HOW TO COMPLETE THIS TASK:
Please set down every record exactly as it appears below.

Document structure recognition data:
□ □ □ □ □

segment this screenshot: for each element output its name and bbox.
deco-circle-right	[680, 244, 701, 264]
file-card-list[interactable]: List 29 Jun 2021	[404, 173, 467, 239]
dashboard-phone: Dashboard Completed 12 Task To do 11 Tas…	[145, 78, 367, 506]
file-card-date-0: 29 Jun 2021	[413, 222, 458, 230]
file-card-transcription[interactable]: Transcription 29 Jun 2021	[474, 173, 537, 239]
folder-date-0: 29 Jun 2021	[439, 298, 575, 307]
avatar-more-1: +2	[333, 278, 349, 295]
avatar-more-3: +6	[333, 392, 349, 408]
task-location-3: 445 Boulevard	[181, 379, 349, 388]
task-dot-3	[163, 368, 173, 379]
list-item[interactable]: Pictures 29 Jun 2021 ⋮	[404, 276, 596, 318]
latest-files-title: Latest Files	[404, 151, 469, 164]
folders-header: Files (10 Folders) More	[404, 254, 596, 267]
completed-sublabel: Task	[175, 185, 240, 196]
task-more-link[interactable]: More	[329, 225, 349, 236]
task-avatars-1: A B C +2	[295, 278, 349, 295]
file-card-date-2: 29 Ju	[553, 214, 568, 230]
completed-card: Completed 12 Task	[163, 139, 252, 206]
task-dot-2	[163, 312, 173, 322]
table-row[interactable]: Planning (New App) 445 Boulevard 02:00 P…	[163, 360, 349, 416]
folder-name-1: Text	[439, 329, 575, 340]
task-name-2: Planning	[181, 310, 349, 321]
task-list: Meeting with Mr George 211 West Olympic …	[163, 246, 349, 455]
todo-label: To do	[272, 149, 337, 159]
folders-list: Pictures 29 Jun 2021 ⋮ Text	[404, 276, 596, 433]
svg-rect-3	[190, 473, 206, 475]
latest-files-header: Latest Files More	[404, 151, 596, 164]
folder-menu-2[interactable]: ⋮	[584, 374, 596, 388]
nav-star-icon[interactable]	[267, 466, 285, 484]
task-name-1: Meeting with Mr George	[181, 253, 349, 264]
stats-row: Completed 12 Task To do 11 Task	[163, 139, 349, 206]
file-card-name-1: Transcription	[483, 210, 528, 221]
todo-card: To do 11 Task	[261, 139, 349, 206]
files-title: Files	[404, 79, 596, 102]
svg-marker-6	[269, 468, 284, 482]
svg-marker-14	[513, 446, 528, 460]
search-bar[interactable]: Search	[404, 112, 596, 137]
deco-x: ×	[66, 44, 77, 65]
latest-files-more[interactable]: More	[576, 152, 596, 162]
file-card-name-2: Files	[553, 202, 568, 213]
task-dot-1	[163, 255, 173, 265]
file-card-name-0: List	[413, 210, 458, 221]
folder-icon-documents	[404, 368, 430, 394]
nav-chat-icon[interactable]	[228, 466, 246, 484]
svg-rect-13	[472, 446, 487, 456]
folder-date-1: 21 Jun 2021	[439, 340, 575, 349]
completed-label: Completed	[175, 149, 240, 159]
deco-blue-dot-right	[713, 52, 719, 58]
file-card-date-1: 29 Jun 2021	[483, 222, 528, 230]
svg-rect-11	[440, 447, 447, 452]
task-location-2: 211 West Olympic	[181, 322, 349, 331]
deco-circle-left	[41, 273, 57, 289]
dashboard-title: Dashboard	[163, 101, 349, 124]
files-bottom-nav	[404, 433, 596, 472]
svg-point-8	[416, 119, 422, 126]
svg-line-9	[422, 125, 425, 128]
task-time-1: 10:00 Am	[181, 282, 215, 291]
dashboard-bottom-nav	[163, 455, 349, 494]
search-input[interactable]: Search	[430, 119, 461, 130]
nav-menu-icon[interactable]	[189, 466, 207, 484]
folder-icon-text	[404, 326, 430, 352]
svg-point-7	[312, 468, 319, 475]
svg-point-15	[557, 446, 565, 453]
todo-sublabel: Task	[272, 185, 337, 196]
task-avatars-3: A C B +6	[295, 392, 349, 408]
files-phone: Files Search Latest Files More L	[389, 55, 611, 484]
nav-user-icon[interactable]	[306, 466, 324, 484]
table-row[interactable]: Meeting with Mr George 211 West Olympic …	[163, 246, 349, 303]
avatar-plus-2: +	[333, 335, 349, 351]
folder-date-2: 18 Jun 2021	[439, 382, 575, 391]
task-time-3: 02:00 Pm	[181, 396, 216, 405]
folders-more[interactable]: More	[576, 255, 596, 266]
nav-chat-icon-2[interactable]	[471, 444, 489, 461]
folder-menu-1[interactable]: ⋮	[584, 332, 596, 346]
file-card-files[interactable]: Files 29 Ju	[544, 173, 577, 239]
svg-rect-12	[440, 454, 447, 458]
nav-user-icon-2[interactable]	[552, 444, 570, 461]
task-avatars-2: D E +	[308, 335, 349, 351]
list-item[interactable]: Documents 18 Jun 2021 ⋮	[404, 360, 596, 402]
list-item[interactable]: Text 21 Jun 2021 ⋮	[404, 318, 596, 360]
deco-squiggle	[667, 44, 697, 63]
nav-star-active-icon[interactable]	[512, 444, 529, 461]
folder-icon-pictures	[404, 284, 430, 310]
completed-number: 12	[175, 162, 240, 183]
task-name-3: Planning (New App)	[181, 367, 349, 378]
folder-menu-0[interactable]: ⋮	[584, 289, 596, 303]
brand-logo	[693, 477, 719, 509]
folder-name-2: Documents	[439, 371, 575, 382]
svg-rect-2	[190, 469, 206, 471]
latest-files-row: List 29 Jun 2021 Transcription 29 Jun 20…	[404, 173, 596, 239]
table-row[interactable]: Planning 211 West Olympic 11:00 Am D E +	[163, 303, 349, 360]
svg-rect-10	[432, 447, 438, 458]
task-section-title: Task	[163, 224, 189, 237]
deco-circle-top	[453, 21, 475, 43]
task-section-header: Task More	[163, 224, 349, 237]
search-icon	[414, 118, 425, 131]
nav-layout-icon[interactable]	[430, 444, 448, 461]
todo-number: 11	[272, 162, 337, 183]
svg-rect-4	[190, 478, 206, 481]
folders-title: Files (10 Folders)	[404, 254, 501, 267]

□ □ □ □ □

YOUR SOLUTION:
segment this screenshot: for each element output its name and bbox.
deco-circle-right	[680, 244, 701, 264]
file-card-list[interactable]: List 29 Jun 2021	[404, 173, 467, 239]
dashboard-phone: Dashboard Completed 12 Task To do 11 Tas…	[145, 78, 367, 506]
file-card-date-0: 29 Jun 2021	[413, 222, 458, 230]
file-card-transcription[interactable]: Transcription 29 Jun 2021	[474, 173, 537, 239]
folder-date-0: 29 Jun 2021	[439, 298, 575, 307]
avatar-more-1: +2	[333, 278, 349, 295]
avatar-more-3: +6	[333, 392, 349, 408]
task-location-3: 445 Boulevard	[181, 379, 349, 388]
task-dot-3	[163, 368, 173, 379]
list-item[interactable]: Pictures 29 Jun 2021 ⋮	[404, 276, 596, 318]
latest-files-title: Latest Files	[404, 151, 469, 164]
folders-header: Files (10 Folders) More	[404, 254, 596, 267]
completed-sublabel: Task	[175, 185, 240, 196]
task-more-link[interactable]: More	[329, 225, 349, 236]
task-avatars-1: A B C +2	[295, 278, 349, 295]
file-card-date-2: 29 Ju	[553, 214, 568, 230]
completed-card: Completed 12 Task	[163, 139, 252, 206]
task-dot-2	[163, 312, 173, 322]
table-row[interactable]: Planning (New App) 445 Boulevard 02:00 P…	[163, 360, 349, 416]
folder-name-1: Text	[439, 329, 575, 340]
task-name-2: Planning	[181, 310, 349, 321]
task-list: Meeting with Mr George 211 West Olympic …	[163, 246, 349, 455]
todo-label: To do	[272, 149, 337, 159]
folders-list: Pictures 29 Jun 2021 ⋮ Text	[404, 276, 596, 433]
svg-rect-3	[190, 473, 206, 475]
latest-files-header: Latest Files More	[404, 151, 596, 164]
folder-menu-2[interactable]: ⋮	[584, 374, 596, 388]
nav-star-icon[interactable]	[267, 466, 285, 484]
task-name-1: Meeting with Mr George	[181, 253, 349, 264]
stats-row: Completed 12 Task To do 11 Task	[163, 139, 349, 206]
file-card-name-1: Transcription	[483, 210, 528, 221]
todo-card: To do 11 Task	[261, 139, 349, 206]
files-title: Files	[404, 79, 596, 102]
svg-marker-6	[269, 468, 284, 482]
svg-marker-14	[513, 446, 528, 460]
search-bar[interactable]: Search	[404, 112, 596, 137]
deco-x: ×	[66, 44, 77, 65]
latest-files-more[interactable]: More	[576, 152, 596, 162]
file-card-name-2: Files	[553, 202, 568, 213]
task-dot-1	[163, 255, 173, 265]
file-card-name-0: List	[413, 210, 458, 221]
folder-icon-documents	[404, 368, 430, 394]
nav-chat-icon[interactable]	[228, 466, 246, 484]
svg-rect-13	[472, 446, 487, 456]
folder-date-1: 21 Jun 2021	[439, 340, 575, 349]
completed-label: Completed	[175, 149, 240, 159]
deco-blue-dot-right	[713, 52, 719, 58]
file-card-date-1: 29 Jun 2021	[483, 222, 528, 230]
svg-rect-11	[440, 447, 447, 452]
task-location-2: 211 West Olympic	[181, 322, 349, 331]
deco-circle-left	[41, 273, 57, 289]
dashboard-title: Dashboard	[163, 101, 349, 124]
files-bottom-nav	[404, 433, 596, 472]
svg-point-8	[416, 119, 422, 126]
svg-line-9	[422, 125, 425, 128]
task-time-1: 10:00 Am	[181, 282, 215, 291]
dashboard-bottom-nav	[163, 455, 349, 494]
search-input[interactable]: Search	[430, 119, 461, 130]
nav-menu-icon[interactable]	[189, 466, 207, 484]
folder-icon-text	[404, 326, 430, 352]
svg-point-7	[312, 468, 319, 475]
svg-point-15	[557, 446, 565, 453]
todo-sublabel: Task	[272, 185, 337, 196]
task-avatars-3: A C B +6	[295, 392, 349, 408]
files-phone: Files Search Latest Files More L	[389, 55, 611, 484]
nav-user-icon[interactable]	[306, 466, 324, 484]
table-row[interactable]: Meeting with Mr George 211 West Olympic …	[163, 246, 349, 303]
avatar-plus-2: +	[333, 335, 349, 351]
folder-date-2: 18 Jun 2021	[439, 382, 575, 391]
task-time-3: 02:00 Pm	[181, 396, 216, 405]
folders-more[interactable]: More	[576, 255, 596, 266]
nav-chat-icon-2[interactable]	[471, 444, 489, 461]
folder-menu-1[interactable]: ⋮	[584, 332, 596, 346]
file-card-files[interactable]: Files 29 Ju	[544, 173, 577, 239]
svg-rect-12	[440, 454, 447, 458]
nav-user-icon-2[interactable]	[552, 444, 570, 461]
task-avatars-2: D E +	[308, 335, 349, 351]
list-item[interactable]: Documents 18 Jun 2021 ⋮	[404, 360, 596, 402]
list-item[interactable]: Text 21 Jun 2021 ⋮	[404, 318, 596, 360]
deco-squiggle	[667, 44, 697, 63]
nav-star-active-icon[interactable]	[512, 444, 529, 461]
folder-icon-pictures	[404, 284, 430, 310]
completed-number: 12	[175, 162, 240, 183]
task-name-3: Planning (New App)	[181, 367, 349, 378]
folder-menu-0[interactable]: ⋮	[584, 289, 596, 303]
brand-logo	[693, 477, 719, 509]
folder-name-2: Documents	[439, 371, 575, 382]
svg-rect-2	[190, 469, 206, 471]
latest-files-row: List 29 Jun 2021 Transcription 29 Jun 20…	[404, 173, 596, 239]
table-row[interactable]: Planning 211 West Olympic 11:00 Am D E +	[163, 303, 349, 360]
svg-rect-10	[432, 447, 438, 458]
task-section-title: Task	[163, 224, 189, 237]
deco-circle-top	[453, 21, 475, 43]
task-section-header: Task More	[163, 224, 349, 237]
search-icon	[414, 118, 425, 131]
nav-layout-icon[interactable]	[430, 444, 448, 461]
todo-number: 11	[272, 162, 337, 183]
svg-rect-4	[190, 478, 206, 481]
folders-title: Files (10 Folders)	[404, 254, 501, 267]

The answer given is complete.